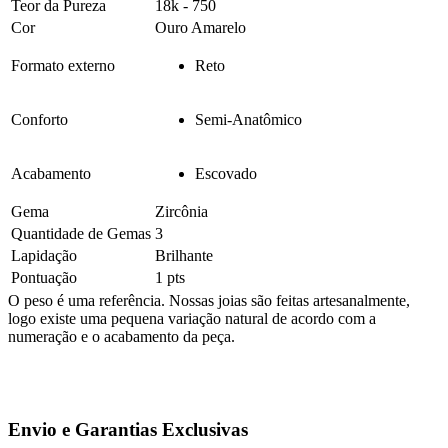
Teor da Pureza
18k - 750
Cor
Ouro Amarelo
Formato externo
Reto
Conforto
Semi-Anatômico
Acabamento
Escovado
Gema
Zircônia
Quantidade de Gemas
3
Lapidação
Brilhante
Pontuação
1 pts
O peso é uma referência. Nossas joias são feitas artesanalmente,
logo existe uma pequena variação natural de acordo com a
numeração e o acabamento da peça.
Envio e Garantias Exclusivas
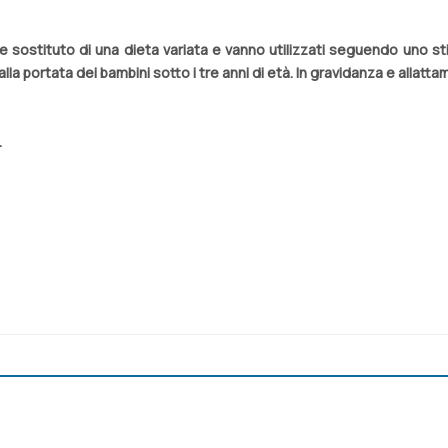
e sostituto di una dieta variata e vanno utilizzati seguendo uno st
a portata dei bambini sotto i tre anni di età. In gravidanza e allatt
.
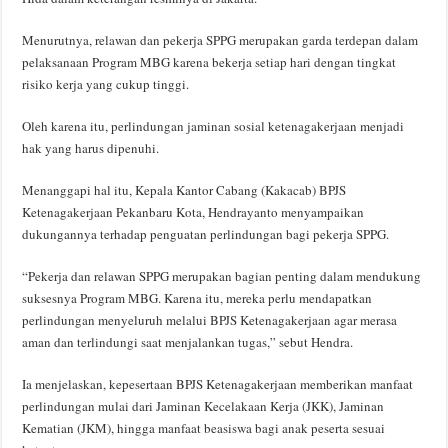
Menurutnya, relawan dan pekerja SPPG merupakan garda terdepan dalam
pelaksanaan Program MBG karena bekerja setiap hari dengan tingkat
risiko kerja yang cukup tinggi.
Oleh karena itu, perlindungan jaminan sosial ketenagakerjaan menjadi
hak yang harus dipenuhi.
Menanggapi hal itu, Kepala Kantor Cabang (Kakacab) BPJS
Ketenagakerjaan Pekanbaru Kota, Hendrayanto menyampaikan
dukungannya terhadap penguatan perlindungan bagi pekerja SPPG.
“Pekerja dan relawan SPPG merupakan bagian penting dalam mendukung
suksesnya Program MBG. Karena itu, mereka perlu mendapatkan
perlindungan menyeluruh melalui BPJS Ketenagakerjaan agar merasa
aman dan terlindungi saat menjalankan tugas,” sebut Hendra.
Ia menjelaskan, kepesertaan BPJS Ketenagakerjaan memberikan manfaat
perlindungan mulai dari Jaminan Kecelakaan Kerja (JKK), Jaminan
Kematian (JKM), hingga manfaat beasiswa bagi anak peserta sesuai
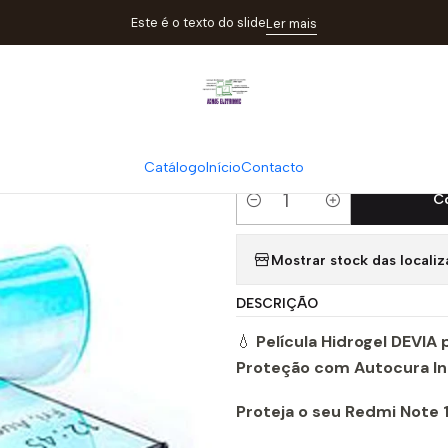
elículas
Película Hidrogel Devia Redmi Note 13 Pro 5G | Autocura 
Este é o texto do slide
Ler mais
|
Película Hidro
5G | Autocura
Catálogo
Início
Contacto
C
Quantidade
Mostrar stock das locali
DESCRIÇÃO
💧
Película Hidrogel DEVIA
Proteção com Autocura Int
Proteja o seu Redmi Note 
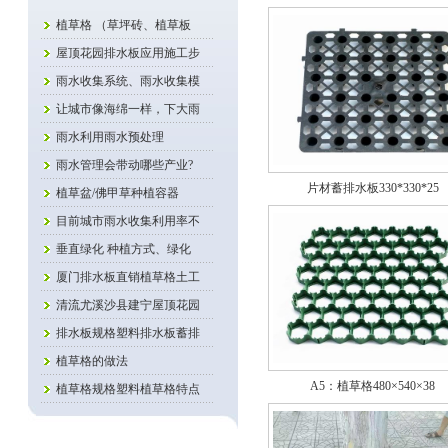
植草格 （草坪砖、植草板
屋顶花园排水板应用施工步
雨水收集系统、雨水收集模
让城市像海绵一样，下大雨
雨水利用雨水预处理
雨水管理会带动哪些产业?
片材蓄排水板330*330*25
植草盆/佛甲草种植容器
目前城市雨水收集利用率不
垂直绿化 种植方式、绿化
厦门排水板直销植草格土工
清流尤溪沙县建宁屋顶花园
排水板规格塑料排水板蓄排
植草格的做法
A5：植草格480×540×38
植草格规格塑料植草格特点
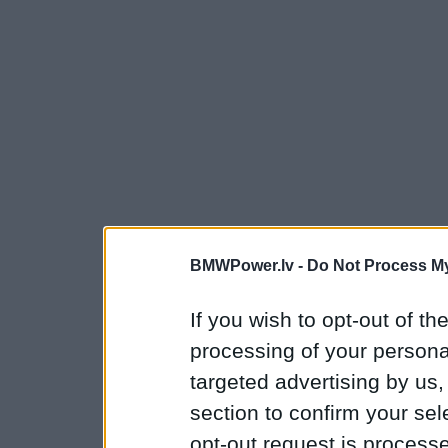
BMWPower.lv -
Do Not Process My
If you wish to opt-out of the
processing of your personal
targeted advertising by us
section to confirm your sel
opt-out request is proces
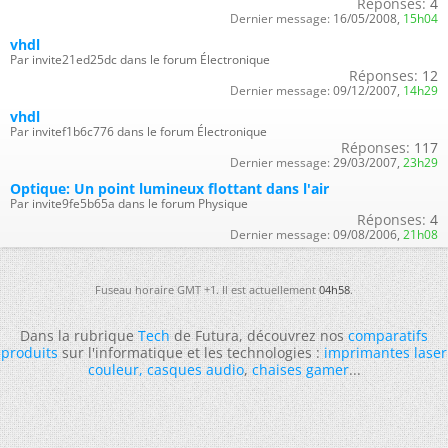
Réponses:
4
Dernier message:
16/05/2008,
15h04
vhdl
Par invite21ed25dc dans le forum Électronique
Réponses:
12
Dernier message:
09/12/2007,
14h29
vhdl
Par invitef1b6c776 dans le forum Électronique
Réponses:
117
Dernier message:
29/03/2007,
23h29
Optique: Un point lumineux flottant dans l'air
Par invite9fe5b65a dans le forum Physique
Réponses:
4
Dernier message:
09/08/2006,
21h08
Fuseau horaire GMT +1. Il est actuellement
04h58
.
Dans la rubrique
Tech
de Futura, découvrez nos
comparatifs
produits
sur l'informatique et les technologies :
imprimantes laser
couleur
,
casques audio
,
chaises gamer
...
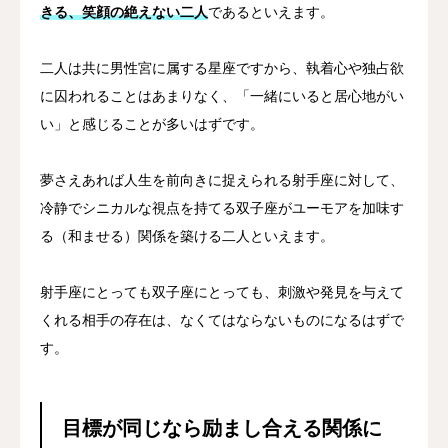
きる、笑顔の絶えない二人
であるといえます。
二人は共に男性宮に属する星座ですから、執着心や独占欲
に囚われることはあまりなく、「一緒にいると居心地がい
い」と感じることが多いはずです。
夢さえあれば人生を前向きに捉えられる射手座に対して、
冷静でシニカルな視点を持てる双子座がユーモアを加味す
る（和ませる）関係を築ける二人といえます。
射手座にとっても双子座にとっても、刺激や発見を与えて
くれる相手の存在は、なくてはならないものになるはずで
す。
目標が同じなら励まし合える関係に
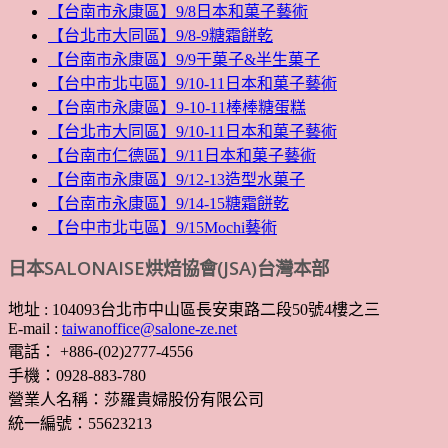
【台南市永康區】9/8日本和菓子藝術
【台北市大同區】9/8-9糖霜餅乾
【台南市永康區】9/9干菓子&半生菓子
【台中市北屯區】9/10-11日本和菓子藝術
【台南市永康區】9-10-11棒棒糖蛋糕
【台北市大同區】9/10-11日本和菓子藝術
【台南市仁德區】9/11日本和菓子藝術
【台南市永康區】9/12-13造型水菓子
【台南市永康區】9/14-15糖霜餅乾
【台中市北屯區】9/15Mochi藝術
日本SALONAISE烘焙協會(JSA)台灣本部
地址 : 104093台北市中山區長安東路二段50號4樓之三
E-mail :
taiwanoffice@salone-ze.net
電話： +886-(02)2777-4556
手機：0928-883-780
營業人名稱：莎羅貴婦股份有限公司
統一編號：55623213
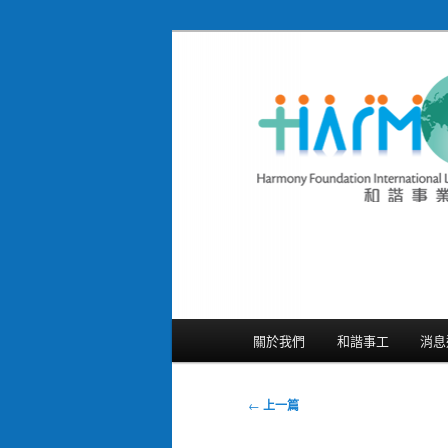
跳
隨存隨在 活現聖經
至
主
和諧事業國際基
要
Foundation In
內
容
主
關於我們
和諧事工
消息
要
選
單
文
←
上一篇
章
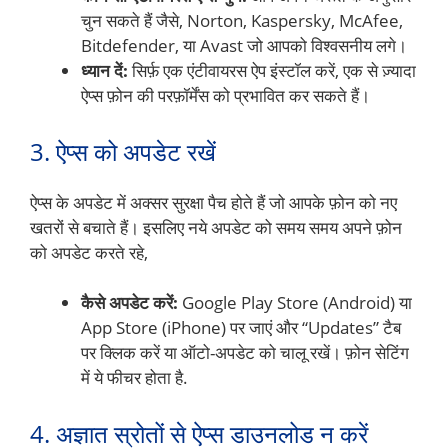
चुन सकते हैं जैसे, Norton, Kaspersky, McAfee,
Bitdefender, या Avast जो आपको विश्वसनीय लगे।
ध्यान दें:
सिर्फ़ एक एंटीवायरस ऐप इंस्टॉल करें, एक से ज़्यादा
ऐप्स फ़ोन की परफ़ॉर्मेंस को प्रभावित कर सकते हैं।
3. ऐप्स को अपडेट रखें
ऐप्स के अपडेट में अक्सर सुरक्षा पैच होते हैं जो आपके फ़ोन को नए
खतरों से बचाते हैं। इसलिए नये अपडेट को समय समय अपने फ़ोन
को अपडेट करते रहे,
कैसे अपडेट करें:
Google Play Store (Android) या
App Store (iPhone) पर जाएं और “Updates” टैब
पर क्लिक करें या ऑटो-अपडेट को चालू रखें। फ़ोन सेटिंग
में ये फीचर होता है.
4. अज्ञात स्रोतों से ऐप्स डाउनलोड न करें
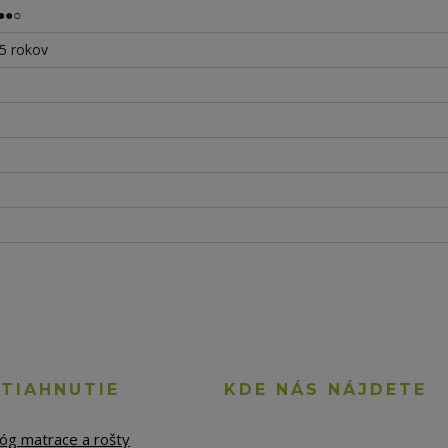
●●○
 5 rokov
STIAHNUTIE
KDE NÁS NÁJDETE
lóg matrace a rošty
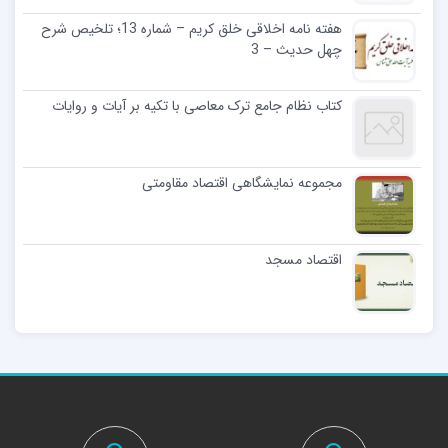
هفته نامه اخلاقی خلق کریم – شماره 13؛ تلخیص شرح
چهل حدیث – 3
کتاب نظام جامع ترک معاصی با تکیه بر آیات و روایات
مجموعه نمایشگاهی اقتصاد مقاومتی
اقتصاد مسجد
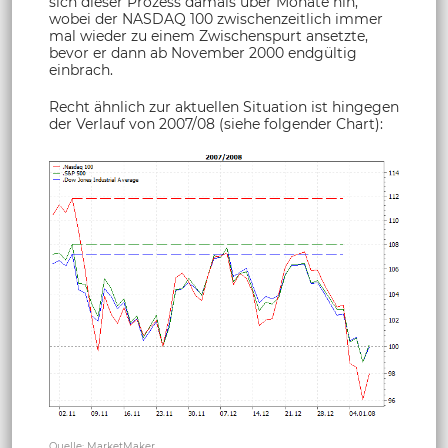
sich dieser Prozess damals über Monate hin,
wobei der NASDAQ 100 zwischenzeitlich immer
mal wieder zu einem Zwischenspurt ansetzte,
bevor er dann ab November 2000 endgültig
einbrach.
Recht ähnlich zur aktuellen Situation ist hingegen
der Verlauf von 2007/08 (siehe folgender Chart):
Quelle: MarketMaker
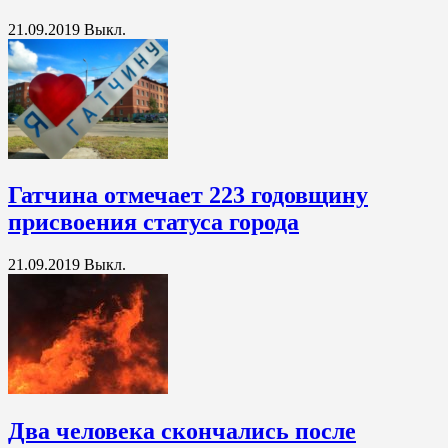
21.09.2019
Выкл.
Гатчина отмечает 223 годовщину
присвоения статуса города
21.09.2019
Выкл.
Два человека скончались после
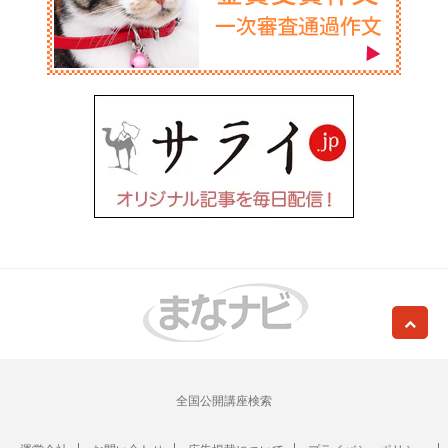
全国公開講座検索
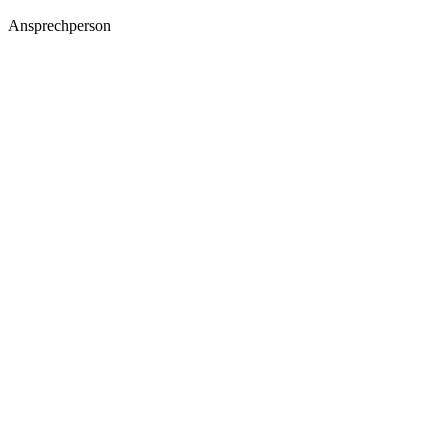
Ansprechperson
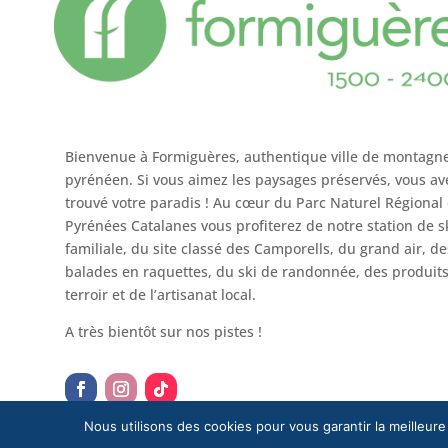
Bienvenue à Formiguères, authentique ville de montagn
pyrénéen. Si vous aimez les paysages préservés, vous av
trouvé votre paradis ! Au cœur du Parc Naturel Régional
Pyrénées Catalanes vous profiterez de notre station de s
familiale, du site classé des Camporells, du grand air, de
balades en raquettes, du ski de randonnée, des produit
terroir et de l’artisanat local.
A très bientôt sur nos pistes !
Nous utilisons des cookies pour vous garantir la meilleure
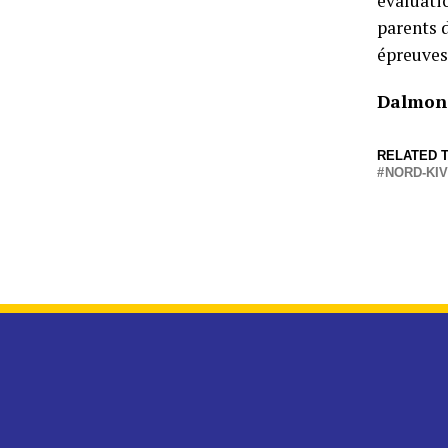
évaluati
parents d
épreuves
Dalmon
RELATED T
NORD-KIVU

▸ **REQUIREMENT**: All that is needed is the exact run of lines from the start of the material above through the one containing "Menurutnya, relawan dan", pictures left out.

▸ **YOUR SOLUTION**:
Teor da Pureza
18k - 750
Cor
Ouro Amarelo
Formato externo
Reto
Conforto
Semi-Anatômico
Acabamento
Escovado
Gema
Zircônia
Quantidade de Gemas
3
Lapidação
Brilhante
Pontuação
1 pts
O peso é uma referência. Nossas joias são feitas artesanalmente,
logo existe uma pequena variação natural de acordo com a
numeração e o acabamento da peça.
Envio e Garantias Exclusivas
e sostituto di una dieta variata e vanno utilizzati seguendo uno st
a portata dei bambini sotto i tre anni di età. In gravidanza e allatt
.
Menurutnya, relawan dan pekerja SPPG merupakan garda terdepan dalam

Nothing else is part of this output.